Мне стало интересно, кто этот мальчик, и папа показал, что было написано сверху на листочке.
— «Волшебная лампа Аладдина», — прочитал он.
Когда пришли другие работники, я скользнула под сортировочный стол.
— Сиди тихо как мышка и не мешай, — велел папа.
Прятаться под столом было совсем не сложно.
Вечером я сидела у папы на коленях возле растопленного камина, и мы читали «Волшебную лампу Аладдина». Папа сказал, что эта сказка очень старая. Она была про мальчика из Китая. Я спросила, есть ли еще похожие сказки, и папа ответил, что их целая тысяча. Я никогда раньше не слышала подобных историй, не была в таких местах и не знала этих людей. Я оглядела Скрипторий и представила его лампой джинна. Он тоже был неприметным снаружи и полным чудес внутри. Некоторые вещи нам кажутся другими, не такими, какие они есть на самом деле.

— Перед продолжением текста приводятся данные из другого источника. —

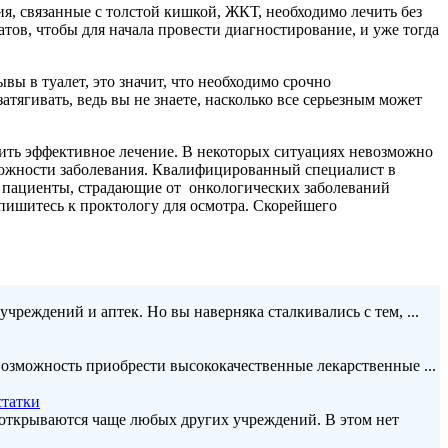
я, связанные с толстой кишкой, ЖКТ, необходимо лечить без
в, чтобы для начала провести диагностирование, и уже тогда
вы в туалет, это значит, что необходимо срочно
тягивать, ведь вы не знаете, насколько все серьезным может
ачить эффективное лечение. В некоторых ситуациях невозможно
сложности заболевания. Квалифицированный специалист в
щи пациенты, страдающие от онкологических заболеваний
апишитесь к проктологу для осмотра. Скорейшего
учреждений и аптек. Но вы наверняка сталкивались с тем, ...
озможность приобрести высококачественные лекарственные ...
статки
открываются чаще любых других учреждений. В этом нет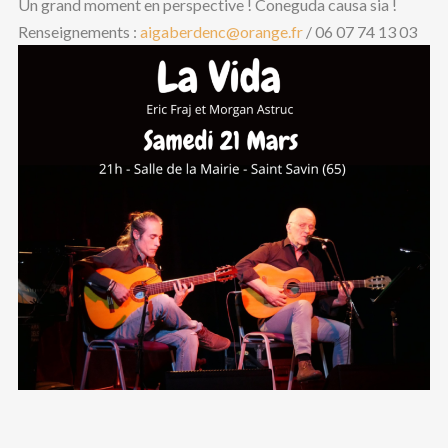
Un grand moment en perspective ! Coneguda causa sia !
Renseignements :
aigaberdenc@orange.fr
/ 06 07 74 13 03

На следующий день я стала просить папу прочитать мне еще одну сказку, забыв, что нужно сидеть тихо, как мышь.
— Бездельницу могут выгнать отсюда, — предупредил папа, и я представила, что меня отправили в пещеру Аладдина. Остаток дня я просидела под сортировочным столом, где меня в конце концов и нашло маленькое сокровище.
Это был листочек со словом, который слетел с края стола. Пока он медленно приземлялся, я решила спасти его и самой отнести доктору Мюррею.
Я наблюдала за ним. Листочек долго кружился, подхваченный невидимым потоком воздуха, и я ждала, когда же он упадет на пыльный пол, но этого не случилось. Он парил, как птица, и, почти приземлившись, перекувыркнулся в воздухе, словно по велению джинна. Каково же было мое удивление, когда он упал мне прямо на колени.